# E-Books



## grandpadave (Sep 29, 2011)

I should tell you guys
I have a Scribd account where I have a ton of Survival and homesteading Ebooks free to download or read on line...

I add news ones when I can... meaning they cant have copyrights...
anyway here's the link... hope you all enjoy
Dave Whitefeather (dwhitefeather) on Scribd | Scribd


----------



## Salekdarling (Aug 15, 2010)

Wow, thanks for the link!


----------



## grandpadave (Sep 29, 2011)

I'm also working on a web site...
I used to be quite the prolific writer and have several published articles
it'll be a while before it's fully up... I plan on posting a best of... first
so far I have my Combat Hunter Series ,,, and understanding twist rates for rifles see that site here
https://sites.google.com/site/grandpassurvivalshack/


----------



## worldengineer (Sep 20, 2010)

Also check out Project Gutenberg - free ebooks Its free and their are lots of great books on there.


----------



## HozayBuck (Jan 27, 2010)

worldengineer said:


> Also check out Project Gutenberg - free ebooks Its free and their are lots of great books on there.
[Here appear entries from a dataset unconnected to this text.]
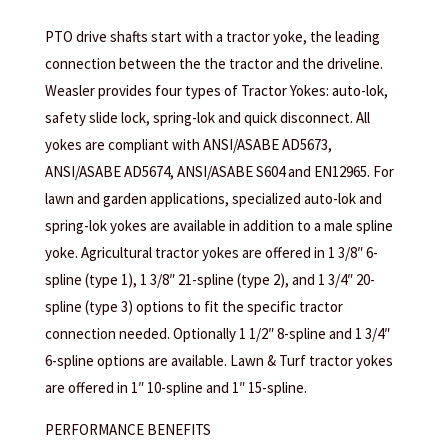
PTO drive shafts start with a tractor yoke, the leading
connection between the the tractor and the driveline.
Weasler provides four types of Tractor Yokes: auto-lok,
safety slide lock, spring-lok and quick disconnect. All
yokes are compliant with ANSI/ASABE AD5673,
ANSI/ASABE AD5674, ANSI/ASABE S604 and EN12965. For
lawn and garden applications, specialized auto-lok and
spring-lok yokes are available in addition to a male spline
yoke. Agricultural tractor yokes are offered in 1 3/8″ 6-
spline (type 1), 1 3/8″ 21-spline (type 2), and 1 3/4″ 20-
spline (type 3) options to fit the specific tractor
connection needed. Optionally 1 1/2″ 8-spline and 1 3/4″
6-spline options are available. Lawn & Turf tractor yokes
are offered in 1″ 10-spline and 1″ 15-spline.
PERFORMANCE BENEFITS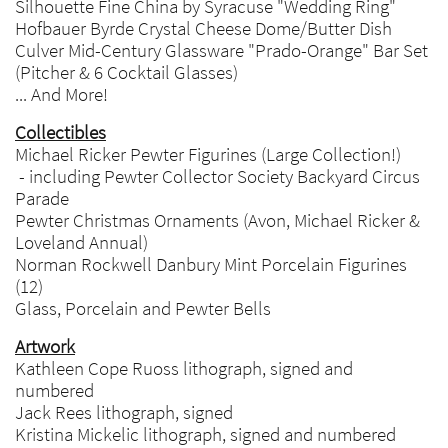
Silhouette Fine China by Syracuse "Wedding Ring"
Hofbauer Byrde Crystal Cheese Dome/Butter Dish
Culver Mid-Century Glassware "Prado-Orange" Bar Set
(Pitcher & 6 Cocktail Glasses)
... And More!
Collectibles
Michael Ricker Pewter Figurines (Large Collection!)
- including Pewter Collector Society Backyard Circus
Parade
Pewter Christmas Ornaments (Avon, Michael Ricker &
Loveland Annual)
Norman Rockwell Danbury Mint Porcelain Figurines
(12)
Glass, Porcelain and Pewter Bells
Artwork
Kathleen Cope Ruoss lithograph, signed and
numbered
Jack Rees lithograph, signed
Kristina Mickelic lithograph, signed and numbered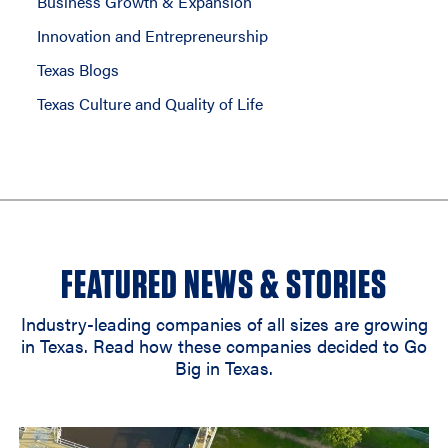
Business Growth & Expansion
Innovation and Entrepreneurship
Texas Blogs
Texas Culture and Quality of Life
FEATURED NEWS & STORIES
Industry-leading companies of all sizes are growing
in Texas. Read how these companies decided to Go
Big in Texas.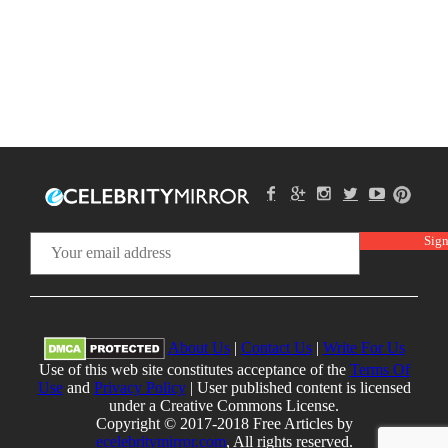
About Us
|
Contact Us
|
Write For Us
Use of this web site constitutes acceptance of the
Terms Of
Use
and
Privacy Policy
| User published content is licensed
under a Creative Commons License.
Copyright © 2017-2018 Free Articles by
ecelebritymirror.com
, All rights reserved.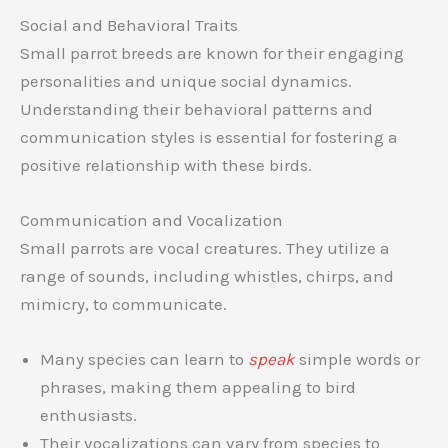
Social and Behavioral Traits
Small parrot breeds are known for their engaging
personalities and unique social dynamics.
Understanding their behavioral patterns and
communication styles is essential for fostering a
positive relationship with these birds.
Communication and Vocalization
Small parrots are vocal creatures. They utilize a
range of sounds, including whistles, chirps, and
mimicry, to communicate.
Many species can learn to
speak
simple words or
phrases, making them appealing to bird
enthusiasts.
Their vocalizations can vary from species to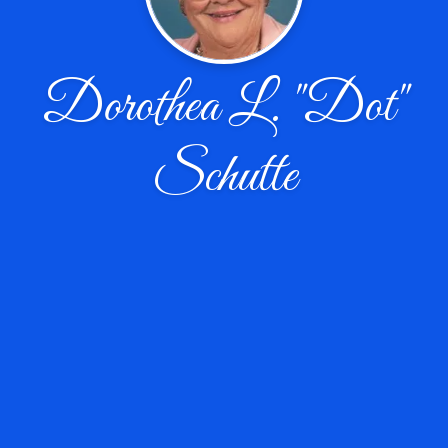
Dorothea L. "Dot"
Schutte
*Yes thank you !! there is a lot of free reading in there!!.*


----------



## HozayBuck (Jan 27, 2010)

grandpadave said:


> I should tell you guys
> I have a Scribd account where I have a ton of Survival and homesteading Ebooks free to download or read on line...
> 
> I add news ones when I can... meaning they cant have copyrights...
> ...


*Yes !! thank you!!*


----------



## Tribal Warlord Thug (Jan 27, 2009)

We'-a-hnon grandpadave.............


----------



## ttruscott (Mar 6, 2009)

Thanks Dave.


----------



## grandpadave (Sep 29, 2011)

I posted a few more new ones just this morning
Scribd


----------



## IlliniWarrior (Nov 30, 2010)

*Working Scribd to It's Best Benefit*

the key to getting the most out of Scribd is to *"subscribe"* to the other members that have already accumulated book *"shelves"* or *"collections"* that are SHTF oriented ..... some subscribers have hundreds of books & articles ect divided up into *"collections"* such as bushcraft, homesteading, gardening, firearms, military, medical, and some even have *SHFT or TEOTWAWKI *titles ........

Once you find a fellow subscriber that has *"collections"* that tickle your fancy .... begin to branch out by checking this subscriber's *"following" *.... these "following" subscribers have likewise interests and will have *"shelves"* and *"collections"* filled with great additional books/articles .....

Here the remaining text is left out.